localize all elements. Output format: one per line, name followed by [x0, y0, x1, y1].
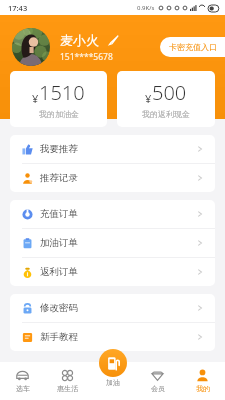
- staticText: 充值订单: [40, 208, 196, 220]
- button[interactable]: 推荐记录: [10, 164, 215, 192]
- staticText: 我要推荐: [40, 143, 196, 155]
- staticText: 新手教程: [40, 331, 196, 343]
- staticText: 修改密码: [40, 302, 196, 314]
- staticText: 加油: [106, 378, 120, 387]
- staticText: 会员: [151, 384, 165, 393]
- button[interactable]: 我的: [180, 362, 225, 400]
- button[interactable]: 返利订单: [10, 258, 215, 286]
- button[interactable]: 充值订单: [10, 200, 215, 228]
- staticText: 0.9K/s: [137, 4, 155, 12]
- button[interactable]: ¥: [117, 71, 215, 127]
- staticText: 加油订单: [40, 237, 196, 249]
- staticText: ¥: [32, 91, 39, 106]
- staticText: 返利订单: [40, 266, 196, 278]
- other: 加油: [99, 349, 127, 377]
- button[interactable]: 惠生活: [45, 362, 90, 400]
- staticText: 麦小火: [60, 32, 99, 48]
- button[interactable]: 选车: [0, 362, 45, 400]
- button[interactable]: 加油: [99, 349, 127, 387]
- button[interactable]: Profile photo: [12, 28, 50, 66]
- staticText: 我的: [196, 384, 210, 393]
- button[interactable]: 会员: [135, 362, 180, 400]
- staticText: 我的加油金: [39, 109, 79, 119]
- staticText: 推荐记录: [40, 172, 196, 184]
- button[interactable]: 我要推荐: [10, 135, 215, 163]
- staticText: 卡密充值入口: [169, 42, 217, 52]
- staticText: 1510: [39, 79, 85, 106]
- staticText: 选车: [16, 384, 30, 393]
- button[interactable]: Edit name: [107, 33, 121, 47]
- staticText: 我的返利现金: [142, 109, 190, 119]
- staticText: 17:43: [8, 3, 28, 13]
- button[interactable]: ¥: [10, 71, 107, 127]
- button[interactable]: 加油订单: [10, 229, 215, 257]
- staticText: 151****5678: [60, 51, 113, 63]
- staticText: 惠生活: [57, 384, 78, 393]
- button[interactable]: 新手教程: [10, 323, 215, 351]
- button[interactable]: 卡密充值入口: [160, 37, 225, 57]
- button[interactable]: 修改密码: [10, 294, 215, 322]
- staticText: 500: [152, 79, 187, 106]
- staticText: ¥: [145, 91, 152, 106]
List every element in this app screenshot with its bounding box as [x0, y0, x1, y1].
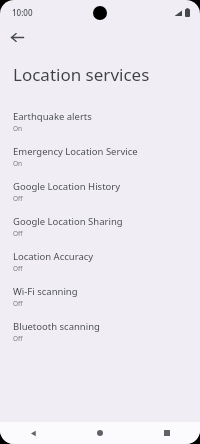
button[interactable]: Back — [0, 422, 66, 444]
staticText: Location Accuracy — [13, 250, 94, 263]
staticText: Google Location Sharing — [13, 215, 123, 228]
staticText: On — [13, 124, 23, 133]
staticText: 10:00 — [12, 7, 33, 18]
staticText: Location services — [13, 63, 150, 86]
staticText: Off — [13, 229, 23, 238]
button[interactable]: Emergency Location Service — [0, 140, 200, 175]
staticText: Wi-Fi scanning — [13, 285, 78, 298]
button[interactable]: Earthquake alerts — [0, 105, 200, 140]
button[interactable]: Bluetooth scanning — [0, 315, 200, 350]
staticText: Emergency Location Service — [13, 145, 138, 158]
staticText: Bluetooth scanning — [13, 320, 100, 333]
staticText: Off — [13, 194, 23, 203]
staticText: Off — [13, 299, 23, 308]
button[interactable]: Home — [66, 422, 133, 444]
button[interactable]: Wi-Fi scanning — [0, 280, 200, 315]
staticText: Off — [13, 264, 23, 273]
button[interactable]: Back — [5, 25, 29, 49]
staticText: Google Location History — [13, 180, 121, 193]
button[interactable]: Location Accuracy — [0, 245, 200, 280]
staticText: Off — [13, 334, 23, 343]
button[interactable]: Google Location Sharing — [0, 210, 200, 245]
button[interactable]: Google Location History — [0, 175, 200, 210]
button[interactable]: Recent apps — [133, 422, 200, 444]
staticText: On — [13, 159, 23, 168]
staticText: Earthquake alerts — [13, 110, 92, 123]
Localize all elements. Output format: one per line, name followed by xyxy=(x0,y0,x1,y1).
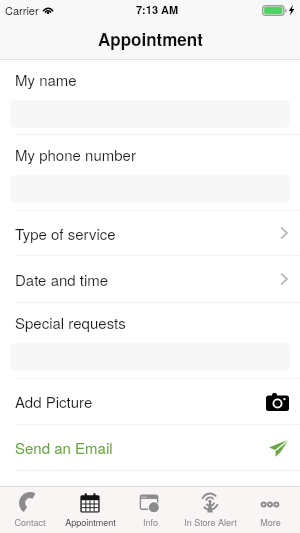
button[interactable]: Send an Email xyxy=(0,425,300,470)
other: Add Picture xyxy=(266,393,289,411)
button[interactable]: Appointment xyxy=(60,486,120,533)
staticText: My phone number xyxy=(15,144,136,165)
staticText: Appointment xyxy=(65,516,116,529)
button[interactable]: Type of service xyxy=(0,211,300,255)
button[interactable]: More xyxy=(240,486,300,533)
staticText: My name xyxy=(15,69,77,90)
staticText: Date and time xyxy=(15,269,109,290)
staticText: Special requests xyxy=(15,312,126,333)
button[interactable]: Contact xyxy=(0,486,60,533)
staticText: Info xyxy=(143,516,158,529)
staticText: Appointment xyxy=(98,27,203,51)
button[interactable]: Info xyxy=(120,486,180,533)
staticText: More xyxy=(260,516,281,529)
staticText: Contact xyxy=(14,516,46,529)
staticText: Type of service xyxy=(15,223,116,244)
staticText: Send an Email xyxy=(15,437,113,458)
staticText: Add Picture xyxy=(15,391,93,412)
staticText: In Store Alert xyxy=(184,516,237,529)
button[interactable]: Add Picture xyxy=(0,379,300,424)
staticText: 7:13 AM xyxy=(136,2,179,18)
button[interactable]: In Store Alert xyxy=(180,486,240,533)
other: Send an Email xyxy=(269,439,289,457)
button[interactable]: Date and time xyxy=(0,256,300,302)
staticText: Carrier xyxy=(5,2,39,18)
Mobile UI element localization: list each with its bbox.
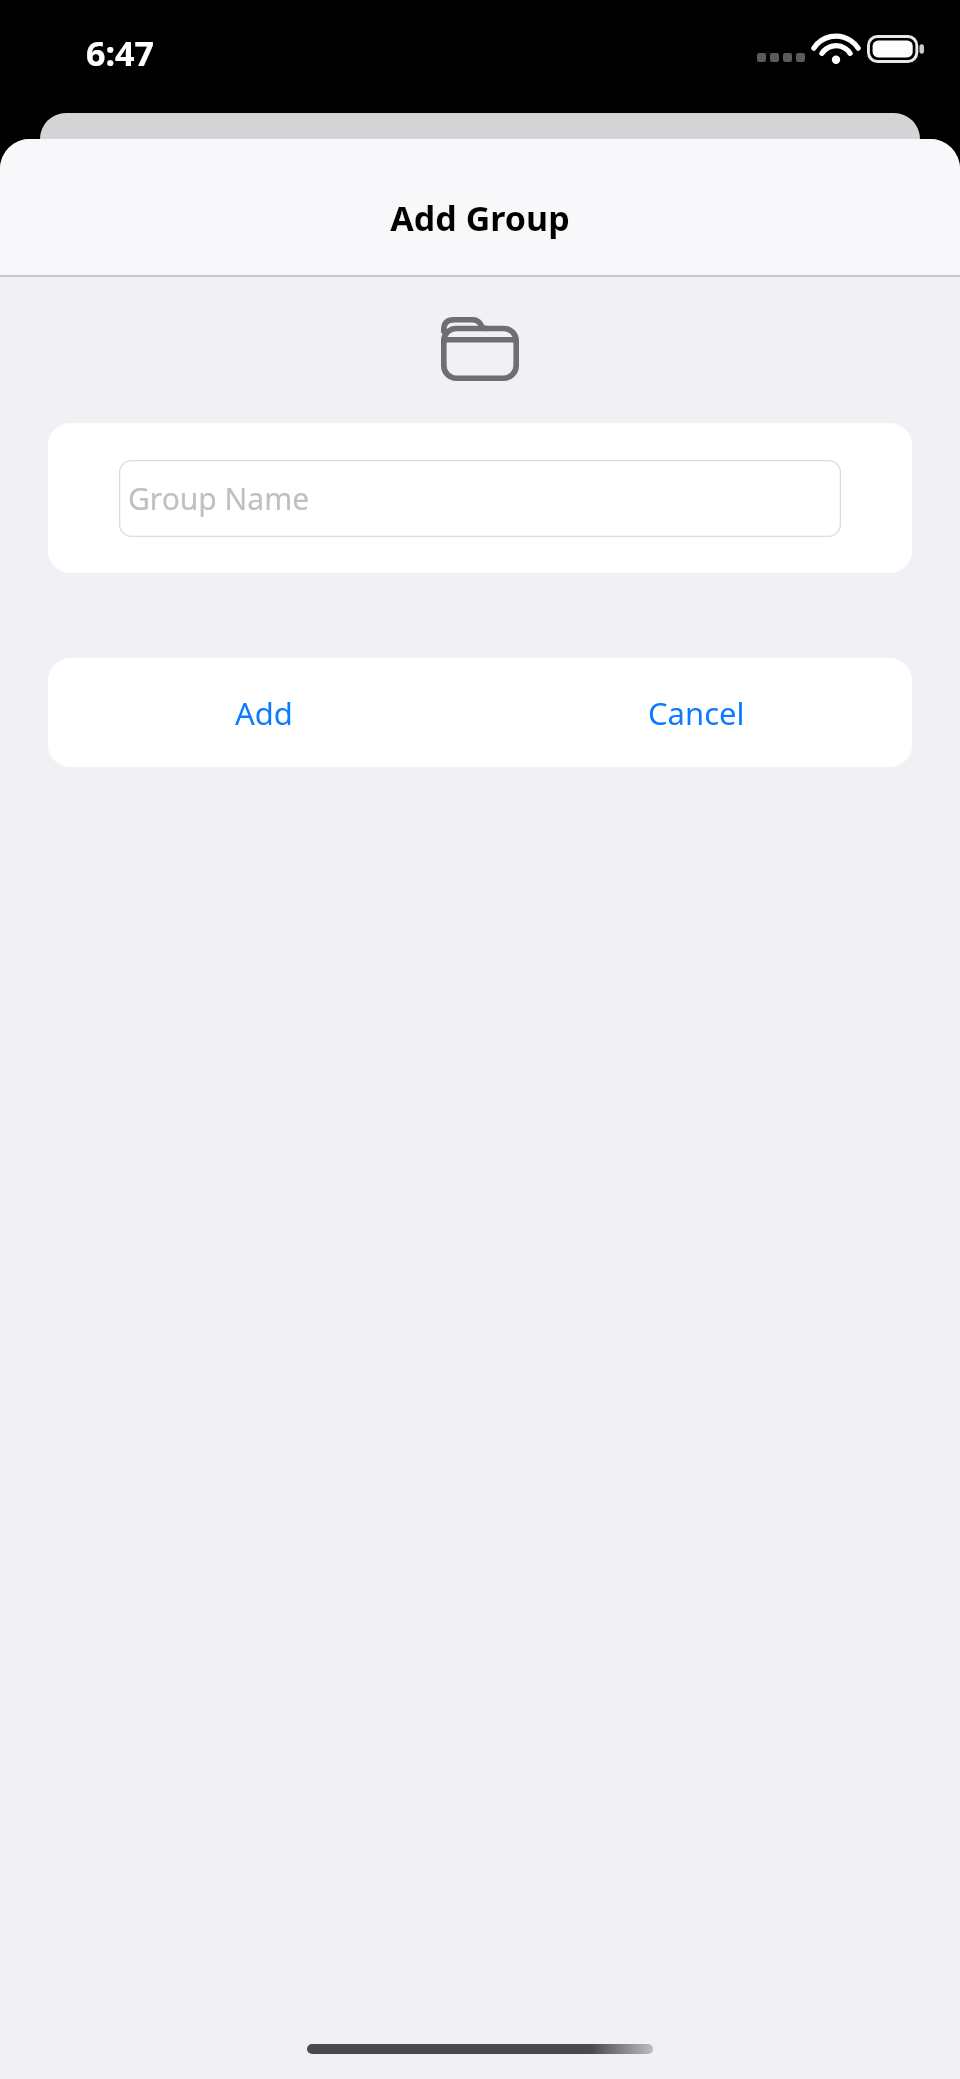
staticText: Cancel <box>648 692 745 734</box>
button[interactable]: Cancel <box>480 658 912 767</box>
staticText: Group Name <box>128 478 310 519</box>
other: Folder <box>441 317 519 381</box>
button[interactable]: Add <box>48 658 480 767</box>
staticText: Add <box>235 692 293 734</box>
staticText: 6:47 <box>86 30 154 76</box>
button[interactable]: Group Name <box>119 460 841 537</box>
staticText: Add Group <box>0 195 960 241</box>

☆ ☆ ☆ ☆

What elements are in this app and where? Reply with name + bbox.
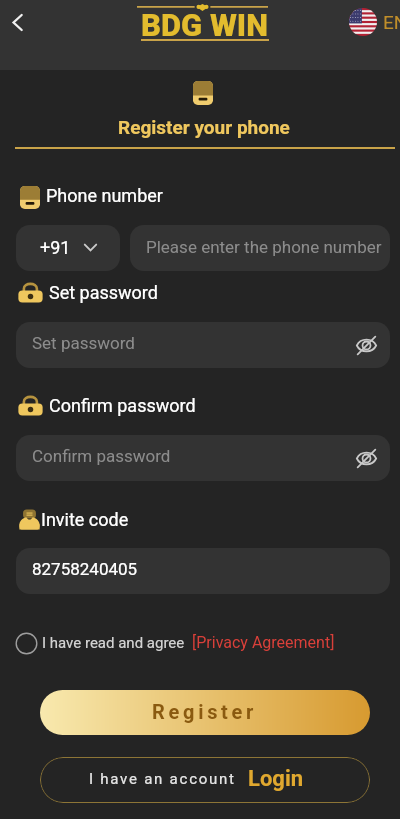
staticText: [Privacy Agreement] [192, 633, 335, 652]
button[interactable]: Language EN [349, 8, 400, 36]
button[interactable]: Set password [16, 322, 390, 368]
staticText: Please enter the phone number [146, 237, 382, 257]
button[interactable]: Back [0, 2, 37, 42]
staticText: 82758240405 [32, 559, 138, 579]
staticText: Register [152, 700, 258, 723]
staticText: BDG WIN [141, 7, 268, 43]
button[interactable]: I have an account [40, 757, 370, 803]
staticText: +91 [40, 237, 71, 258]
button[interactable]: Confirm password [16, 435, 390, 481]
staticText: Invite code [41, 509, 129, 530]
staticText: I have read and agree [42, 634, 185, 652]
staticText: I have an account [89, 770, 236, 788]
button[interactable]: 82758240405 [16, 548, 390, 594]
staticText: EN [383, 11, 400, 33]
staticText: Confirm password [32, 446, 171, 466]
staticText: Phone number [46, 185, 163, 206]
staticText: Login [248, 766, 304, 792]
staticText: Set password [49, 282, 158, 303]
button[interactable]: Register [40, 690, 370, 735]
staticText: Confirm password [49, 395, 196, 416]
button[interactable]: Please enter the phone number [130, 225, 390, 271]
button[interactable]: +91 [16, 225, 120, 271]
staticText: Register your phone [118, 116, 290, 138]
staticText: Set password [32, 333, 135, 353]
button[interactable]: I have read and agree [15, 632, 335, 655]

☆ ☆ ☆ ☆

**INSTRUCTIONS TO FOLLOW**
The answer must consist of every line from the entries above that contains "Info".

**ANSWER BOX**
staticText: Info xyxy=(143,516,158,529)
button[interactable]: Info xyxy=(120,486,180,533)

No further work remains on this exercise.